Thasos’ta neler yaptığımızı anlatmadan önce ada ile ilgili kısa bir bilgi verelim. Çevresi 102 km olan bu adanın deniz kenarında üç ana merkezi var: Limenas, Limeneria ve Pathos. Ayrıca içerilerde irili ufaklı başka küçük köyler de var. Adanın en önemli özelliklerinden biri bilinen Yunan adalarının aksine yemyeşil olması. Her yer ormanlarla ve çok güzel bir bitki örtüsü ile kaplı. Adanin çevresinde 80’e yakın doğal plaj bulunuyor. Bunlar sadece karayolu ile ulaşımı olanlar. Bir de deniz yolu ile ulaşılabilenler var ki onların sayısını bilmiyorum. Aynı zamanda çok tarihi bir ada. Yerleşimin M.Ö 1500’lü yıllara dayandığı tahmin ediliyor. O dönemden kalan kalıntılara her yerde rastlayabilirsiniz. Adadaki mermer ocakları bölgeyi ticari açıdan da çok değerli bi yer haline getirmiş. Bu ocakların bir kısmı halen faal ve ciddi bir mermer ticareti yapılıyor.
Thasos’da Ne Yenir?
Ada genelinde yiyecek içecek fiyatları birbiri ile çok yakın. Elbetteki bu adada yenebilecek en güzel şeylerin başında deniz mahsulleri, kızartmalar, musakka, Grek salad, cacık gibi yiyecekler geliyor. Kısa bir fiyat bilgisi vermek gerekirse kalamar, ahtapot ve midyelerin porsiyonu 5-8 euro arasında değişiyor. Ancak bu porsiyonlar bizdeki gibi minicik değil, uyarayım. Duble porsiyon söylerseniz yarısının masada kalma riski var.

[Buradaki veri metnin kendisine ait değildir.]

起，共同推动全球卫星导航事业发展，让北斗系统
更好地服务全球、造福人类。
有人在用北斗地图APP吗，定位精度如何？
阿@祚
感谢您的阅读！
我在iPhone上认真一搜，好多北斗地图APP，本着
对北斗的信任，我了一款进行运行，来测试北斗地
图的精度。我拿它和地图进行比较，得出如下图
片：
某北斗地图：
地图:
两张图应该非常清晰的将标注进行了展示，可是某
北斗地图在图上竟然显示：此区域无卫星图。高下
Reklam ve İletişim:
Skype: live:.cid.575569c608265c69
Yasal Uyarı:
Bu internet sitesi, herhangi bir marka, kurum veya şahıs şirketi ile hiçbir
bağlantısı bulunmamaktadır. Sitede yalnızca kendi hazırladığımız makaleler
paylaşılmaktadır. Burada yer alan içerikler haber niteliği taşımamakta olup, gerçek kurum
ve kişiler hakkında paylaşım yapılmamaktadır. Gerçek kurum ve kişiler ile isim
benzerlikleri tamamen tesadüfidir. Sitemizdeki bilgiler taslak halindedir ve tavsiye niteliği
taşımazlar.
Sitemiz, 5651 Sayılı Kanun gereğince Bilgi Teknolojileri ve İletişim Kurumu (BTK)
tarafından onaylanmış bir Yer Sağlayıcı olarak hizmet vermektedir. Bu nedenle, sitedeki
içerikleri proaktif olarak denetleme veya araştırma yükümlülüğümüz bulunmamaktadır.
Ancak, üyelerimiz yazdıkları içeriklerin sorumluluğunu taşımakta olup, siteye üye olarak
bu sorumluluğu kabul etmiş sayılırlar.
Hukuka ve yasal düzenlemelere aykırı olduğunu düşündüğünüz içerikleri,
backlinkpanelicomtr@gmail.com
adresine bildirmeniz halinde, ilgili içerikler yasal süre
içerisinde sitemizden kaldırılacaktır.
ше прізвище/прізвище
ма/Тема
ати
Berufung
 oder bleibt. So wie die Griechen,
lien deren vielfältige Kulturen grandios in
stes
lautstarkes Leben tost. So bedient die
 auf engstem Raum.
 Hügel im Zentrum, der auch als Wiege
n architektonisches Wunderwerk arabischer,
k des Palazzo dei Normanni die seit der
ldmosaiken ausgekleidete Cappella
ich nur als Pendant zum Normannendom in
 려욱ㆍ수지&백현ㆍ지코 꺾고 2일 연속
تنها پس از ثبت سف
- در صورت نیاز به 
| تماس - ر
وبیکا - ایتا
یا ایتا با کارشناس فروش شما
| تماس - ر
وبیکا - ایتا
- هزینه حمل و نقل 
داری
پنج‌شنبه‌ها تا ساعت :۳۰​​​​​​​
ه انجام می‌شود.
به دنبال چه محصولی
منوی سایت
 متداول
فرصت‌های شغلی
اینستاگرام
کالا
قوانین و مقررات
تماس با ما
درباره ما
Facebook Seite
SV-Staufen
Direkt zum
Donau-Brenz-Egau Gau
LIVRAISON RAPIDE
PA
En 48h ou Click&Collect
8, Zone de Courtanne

Balık fiyatları da pazarlığa bağlı olmak üzere değişiyor. Bizim Boğaz’daki restoranlarla kıyaslarsanız çok daha ucuz olduğunun altını çizelim. Çok kızgın yağda una batırılarak pişirilen incecik kabak dilimlerinin tadı enfes. Aynı şekilde çeşit çeşit patlıcan salataları da tam damak çatlatan cinsten. Bizdekine göre tadı daha kremamsı olan Yunan yoğurdu ile yapılan cacık, bizdeki az yağlı beyaz peynire benzeyen feta peynirli Grek Salad, içi kıyma dolu musakka, dpmates soslu ve peynirli karides saganaki gibi yemekler kesinlikle kaçmaz. Bunların fiyatları da ortalama 2-4 euro civarı.
Thassos Plajları
Biz Thasos’taki tatilimizi feribotun yanaştığı ilk merkez olan Limenas‘ta kalıp gezebildiğimiz kadar plajları gezebilmek üzerine planladık. Limenas’ta çoğu 20-30 odalı birçok otel var. Merkez ufak olduğu için nerede kalırsanız kalın 5 dakikada istediğiniz yere ulaşabilirsiniz. Fiyatlar da genelde gecelik 40-80 euro arası değişiyor. Örneğin bizim kaldığımız Lido Otel’in gecelik oda kahvaltı fiyatı 65 euro idi.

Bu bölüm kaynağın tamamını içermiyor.